BTW - your husband would have to do it, his HR probably won’t talk to you.
You can try using your cell during lunch breaks. If you don’t have one, now’s the time to consider a cheap Tracphone. Many operations have online chat.
Your resignation is a separate issue. Keep documentation of your resignation letter and and comm’s, so no one later says you walked off.
Pretty much, what oldfort just wrote.
For his insurance, what documentation is missing?
If you need something from your present insurer, that’s a call to them, not India.
How things work with med needs until you’re officially finalized on his policy is also a question for the insurer, not HR.
How about email, can the current employer send a letter via fax or email to your H’s HR department verifying the date you will no longer be considered to be an employee?
Eventually, they could. When my current employer can actually process my resignation, which they have not been able to do because no one could figure out the number of the department I worked in.
But this is not enough. The date of my resignation is not the same as the date when my insurance ends. The insurance ends seven days later. I don’t know whether the HR people can verify the ending date of the insurance.
According to my husband, what his company needs (at least the latest version) is (1) documentation, on my company’s stationery, that I have resigned (the resignation date does not matter), and (2) documentation, on my company’s stationery (or perhaps the insurance company’s stationery) of the date when my insurance ends.
@mommdc, thank you very much for your suggestion. I realize now that I might need email information for the HR department at my husband’s employer, and that’s information I don’t have.
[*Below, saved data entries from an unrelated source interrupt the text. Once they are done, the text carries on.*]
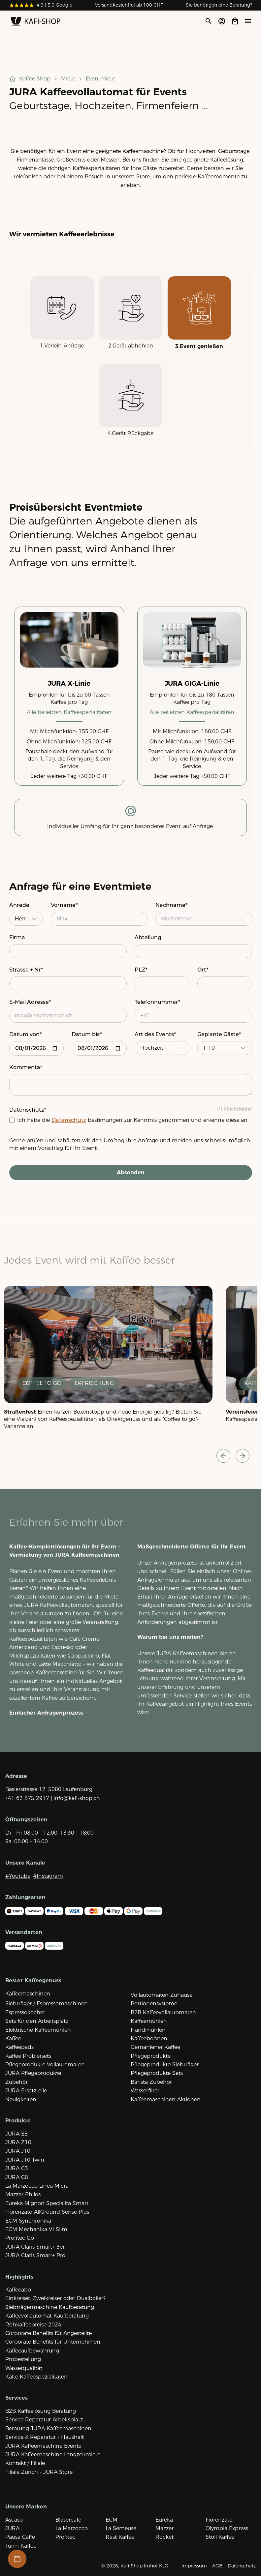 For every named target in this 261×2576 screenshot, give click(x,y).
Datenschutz (68, 1120)
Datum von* (25, 1034)
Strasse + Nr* (26, 970)
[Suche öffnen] (208, 21)
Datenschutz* (27, 1110)
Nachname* (171, 905)
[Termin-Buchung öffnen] (17, 2559)
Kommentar (26, 1067)
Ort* (202, 970)
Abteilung (148, 937)
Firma (17, 937)
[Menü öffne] (248, 21)
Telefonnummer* (157, 1002)
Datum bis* (87, 1034)
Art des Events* (155, 1034)
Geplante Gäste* (219, 1034)
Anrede (19, 905)
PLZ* (141, 970)
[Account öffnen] (222, 21)
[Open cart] (235, 21)
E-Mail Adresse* (30, 1002)
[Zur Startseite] (35, 22)
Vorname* (64, 905) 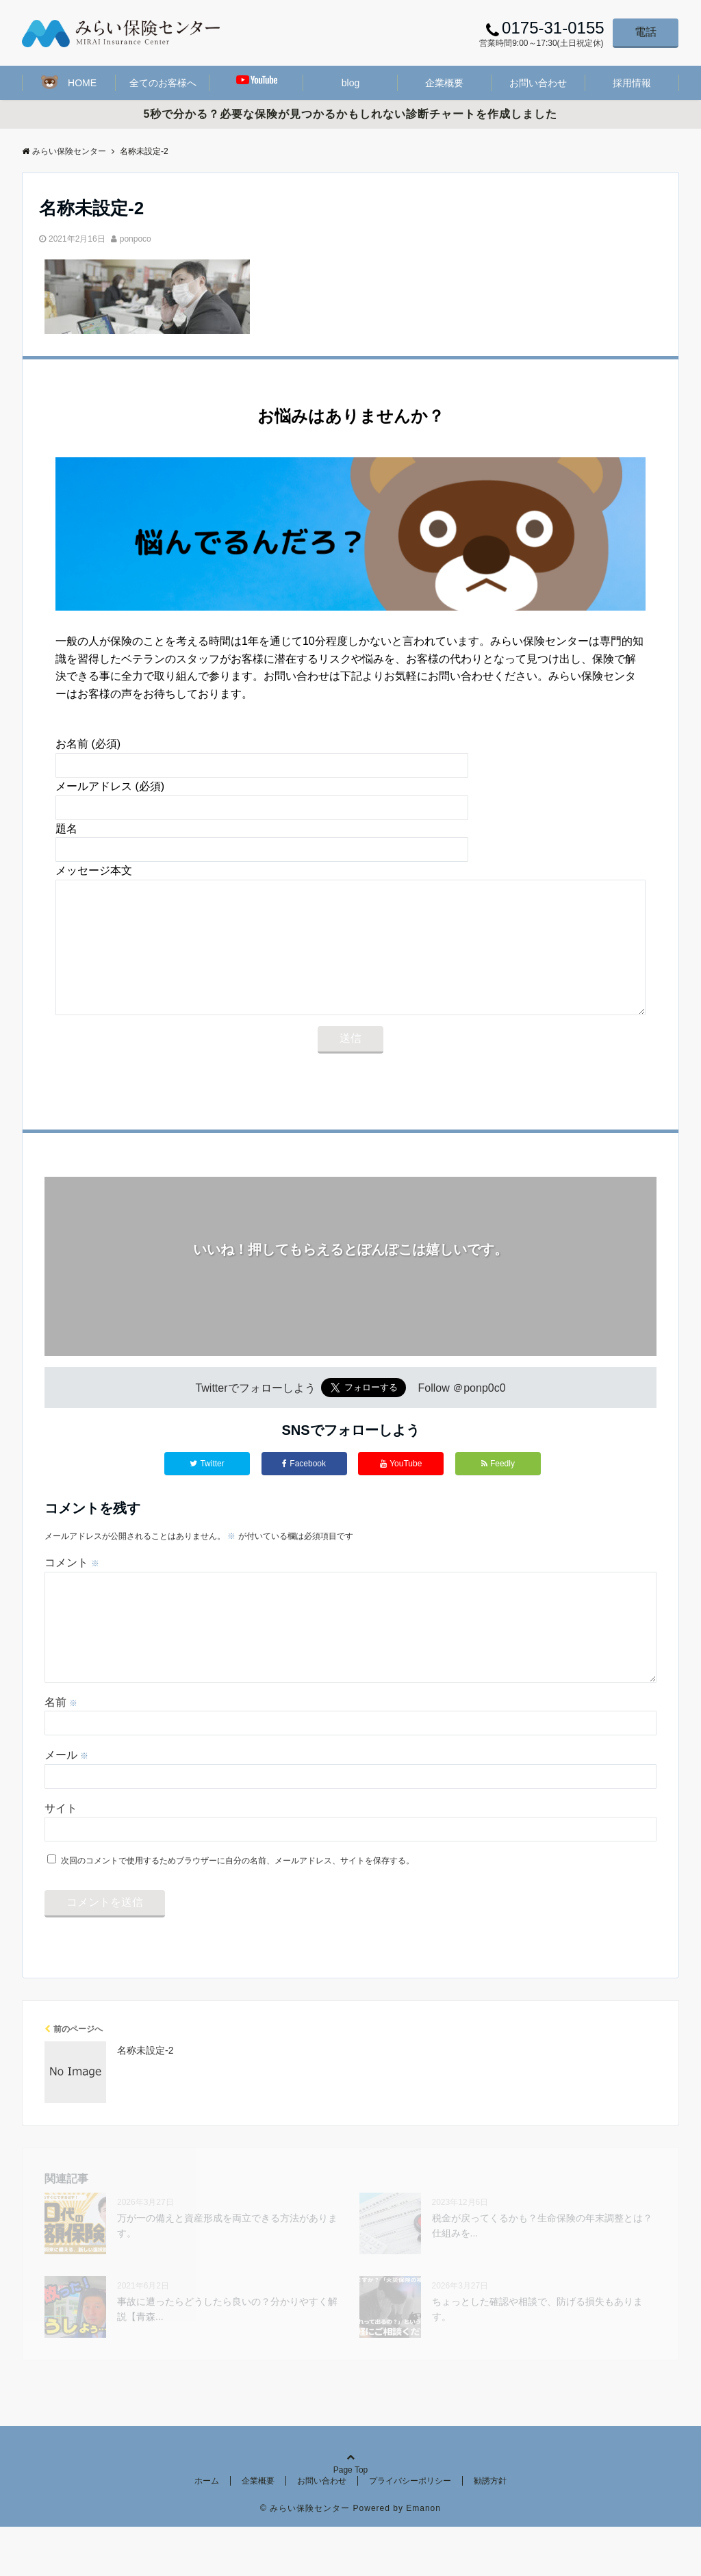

I will try to get it, which may take some doing since my husband can’t make phone calls during the day (he can’t even bring a cell phone into the building where he works for security reasons).
Marian - when you leave your current employer, won’t you need to sign some paperwork?
When I added D2 to my insurance after she graduated from college, which was not during the enrollment period, my insurance company asked for a termination letter from D2’s student insurance company. It was a standard letter. I think I just called the 800 number and it was emailed to me.
Something to consider is how your expected cost would compare between the plans, based on your share of the premiums plus the amount you pay in deductibles and copayments in each option. Depending on how the plans’ benefits and their employee premium shares are structured, it is possible that the high deductible option has a lower expected cost.